Part I. Sample Size Requirements

D.G. Bonett (3/2016)

R Functions

Part I. Sample Size Requirements

Function 1: Sample size to estimate one mean

sizeCImean1 <- function(alpha,var, w) {

# Computes sample size required to estimate a mean with desired precision

# Arguments:

# alpha: alpha level for 1-alpha confidence

# var: planning value of response variable variance

# w: desired confidence interval width

# Returns:

# required sample size

z <- qnorm(1 - alpha/2)

n <- ceiling(4*var*(z/w)^2)

return(n)

}

Example:

sizeCImean1(.05, 264.39, 10)

[1] 41

Function 2: Sample size to estimate a mean difference (2-group design)

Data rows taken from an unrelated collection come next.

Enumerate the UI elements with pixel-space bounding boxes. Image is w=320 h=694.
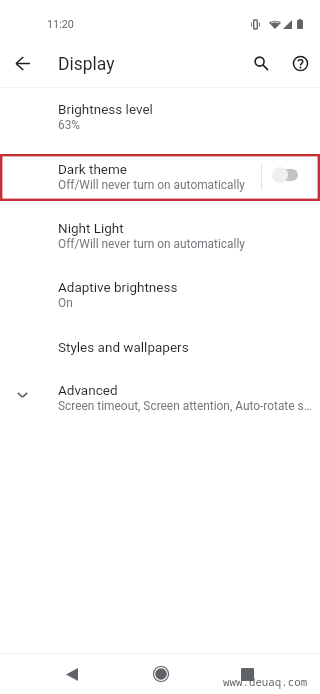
button[interactable]: Back [48, 655, 96, 693]
button[interactable]: Styles and wallpapers [0, 336, 320, 379]
staticText: Styles and wallpapers [58, 339, 189, 355]
staticText: www.deuaq.com [223, 674, 308, 689]
staticText: Dark theme [58, 161, 127, 177]
button[interactable]: Night Light [0, 217, 320, 276]
staticText: On [58, 296, 73, 310]
button[interactable]: Advanced [0, 379, 320, 434]
button[interactable]: Brightness level [0, 98, 320, 157]
staticText: Adaptive brightness [58, 279, 178, 295]
staticText: 63% [58, 118, 81, 132]
button[interactable]: Search [243, 45, 279, 81]
staticText: Off/Will never turn on automatically [58, 178, 245, 192]
button[interactable]: Home [137, 655, 185, 693]
staticText: Display [58, 54, 115, 75]
button[interactable]: Dark theme switch [264, 154, 316, 201]
button[interactable]: Dark theme [0, 154, 261, 201]
button[interactable]: Help [282, 45, 318, 81]
button[interactable]: Recent apps [223, 655, 271, 693]
staticText: Off/Will never turn on automatically [58, 237, 245, 251]
button[interactable]: Adaptive brightness [0, 276, 320, 335]
staticText: 11:20 [47, 18, 74, 31]
button[interactable]: Navigate up [5, 45, 41, 81]
staticText: Screen timeout, Screen attention, Auto-r… [58, 399, 313, 413]
staticText: Night Light [58, 220, 124, 236]
staticText: Advanced [58, 382, 118, 398]
staticText: Brightness level [58, 101, 153, 117]
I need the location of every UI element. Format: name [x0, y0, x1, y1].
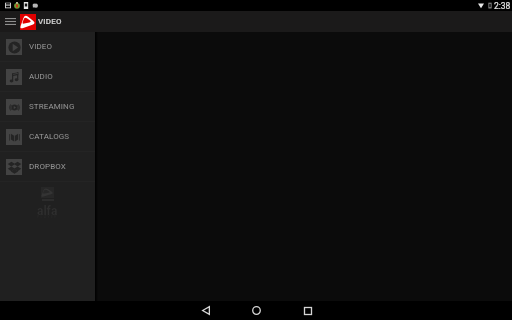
button[interactable]: CATALOGS	[0, 122, 95, 151]
staticText: DROPBOX	[29, 162, 66, 171]
staticText: 2:38	[494, 1, 511, 11]
staticText: VIDEO	[29, 42, 53, 51]
button[interactable]: Recent apps	[282, 301, 333, 320]
button[interactable]: STREAMING	[0, 92, 95, 121]
button[interactable]: Home	[231, 301, 282, 320]
button[interactable]: DROPBOX	[0, 152, 95, 181]
staticText: VIDEO	[38, 17, 62, 26]
button[interactable]: VIDEO	[0, 32, 95, 61]
staticText: AUDIO	[29, 72, 53, 81]
button[interactable]: Open navigation drawer	[0, 11, 20, 32]
staticText: alfa	[37, 204, 58, 218]
staticText: CATALOGS	[29, 132, 70, 141]
button[interactable]: Back	[180, 301, 231, 320]
staticText: STREAMING	[29, 102, 75, 111]
button[interactable]: AUDIO	[0, 62, 95, 91]
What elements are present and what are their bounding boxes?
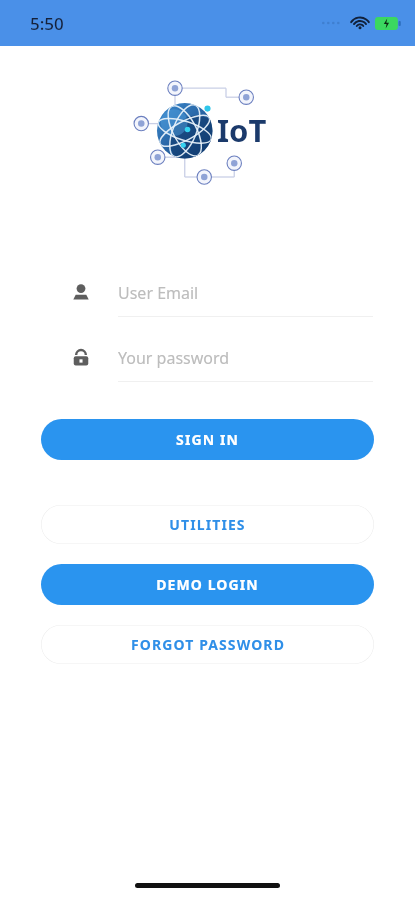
button[interactable]: User Email [0, 276, 415, 310]
staticText: UTILITIES [169, 515, 246, 534]
button[interactable]: Your password [0, 341, 415, 375]
staticText: User Email [118, 282, 199, 304]
button[interactable]: UTILITIES [41, 505, 374, 544]
button[interactable]: FORGOT PASSWORD [41, 625, 374, 664]
staticText: FORGOT PASSWORD [131, 635, 285, 654]
staticText: SIGN IN [176, 430, 239, 449]
staticText: IoT [217, 109, 267, 151]
button[interactable]: DEMO LOGIN [41, 564, 374, 605]
staticText: 5:50 [30, 12, 64, 35]
button[interactable]: SIGN IN [41, 419, 374, 460]
staticText: Your password [118, 347, 230, 369]
staticText: DEMO LOGIN [156, 575, 259, 594]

sizeCImean2 <- function(alpha,var, w) {

# Computes sample size required to estimate a difference in means with

# desired precision in a 2-group design

# Arguments:

# alpha: alpha level for 1-alpha confidence

# var: planning value of average within-group response variable variance

# w: desired confidence interval width

# Returns:

# required sample size

z <- qnorm(1 - alpha/2)

n <- ceiling(8*var*(z/w)^2)

return(n)

}

Example:

sizeCImean2(.05,37.1,5)

[1] 47

Function 3: Sample size to estimate a mean difference (within-subjects design)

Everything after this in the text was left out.